In the past few years, I've used Comedy of Errors as a measuring stick for Shakespeare theaters and festivals around the Midwest -- not because it's the best indicator of a theater company's ability, but merely because it seemed to be playing everywhere I went.
The funniest version, by far, was at the Stratford Shakespeare Festival, and it starred one of my favorite comedic actors, Bruce Dow, as Dromio of Syracuse. The strangest version (although still quite funny), was with the Cincinnati Shakespeare Company; it was set as a 1950s sci-fi B-movie, which naturally emphasized the more bizarre aspects of the play. I also saw a good version last year at the American Players Theatre in Spring Green, Wisconsin (which, if you've never been there, is a fantastic open-air venue).
In the midst of this Comedy of Errors overkill, I broke one of my own Shakespeare rules: I saw the play without reading it first. So, as I read the play this week, many things were bumping around in my head, including different interpretations of the scenery, the characters and the overall tone. It's been difficult to sort out that "noise" and get a pure reading of the play.
Comedy of Errors is one of Shakespeare's earliest plays, and some aspects of it -- the ample fart jokes, for example -- make me wonder if he had it left over from an adolescent writing experiment. On the other hand, as critics have noted, the play gives us a preview of many themes Shakespeare will use throughout his career, such as storms/tempests and the search for self. The final act, a reconciliation and reunion orchestrated by Emilia/the Abbess, feels to me like an early attempt at the mastery achieved in The Winter's Tale.
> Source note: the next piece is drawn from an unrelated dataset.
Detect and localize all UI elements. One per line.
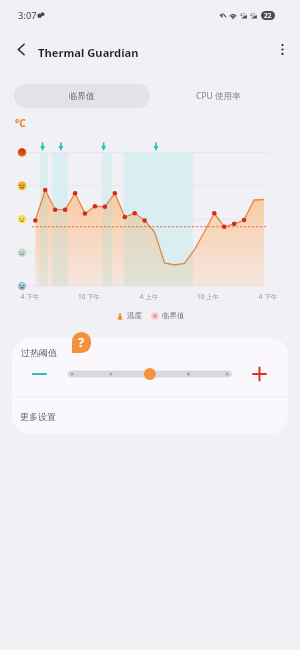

This is one of the very few Shakespeare plays that sticks to the classical unities of time and place: The action takes place on the streets of one town, in one afternoon, and characters are constantly mentioning the time -- a countdown to Egeon's scheduled execution at sundown (which we never for a minute believe will actually take place). It's also one of the Bard's shortest plays, and even then there are some sections that feel like filler.
One criticism of the play is that the characters don't have much depth. Just compare the play's most rounded-out character, Antipholus of Syracuse, with Hamlet or Falstaff. Another frustration: To make the plot work, the characters have to be pretty stupid sometimes. When Antipholus of Syracuse arrives in town, he's told that a merchant from Syracuse is facing execution, but it never occurs to him to find out who the merchant is. And, although the whole point of his journey is to find his brother, he never considers his twin to be a potential cause for the mix-ups of the day. (Nor, for that matter, does Egeon, when Antipholus of Ephesus swears he doesn't recognize him.)
Once we get past some fairly stupid characters with a penchant for fart jokes, what's left? Well, to start, it's pretty darn funny. Indeed, staged well, it's the funniest Shakespeare play I've seen. That doesn't come across very well in the reading because so much of the humor is physical slapstick. Think of the possibilities of a simple stage direction like "He beats Dromio." (Right now, in my head, Bruce Dow is wearing a funny little cap and running madly around the stage, shrieking like a girl.)
One thing I did notice in the reading, which didn't come across well on stage, was how repulsive Luciana can be. She's not married, but when we first meet her she's lecturing her sister on the need to be subservient to her husband. In her next appearance, she's screeching at Dromio, calling him "thou drone, thou snail, thou slug, thou sot." In her next scene, she's lecturing Antipholus of Syracuse about how to behave toward his supposed wife. She continues in this vein throughout the play. What a shrill, insufferable know-it-all. Imagine what she'd be like if she weren't pretending to be the meek and mild single girl.
Did you get the same impression of Luciana? She's not mentioned much in the criticism I read, so I'm interested in hearing what other people think.
Another question for discussion: If Comedy of Errors is a "preview" of Shakespeare's later work, what parallels did you notice? When Antipholus of Ephesus says, "But with these nails I'll pluck out these false eyes," for example, does that ring any bells for you? We haven't read that play yet, but I'll give you an imaginary bonus point if you know what it is.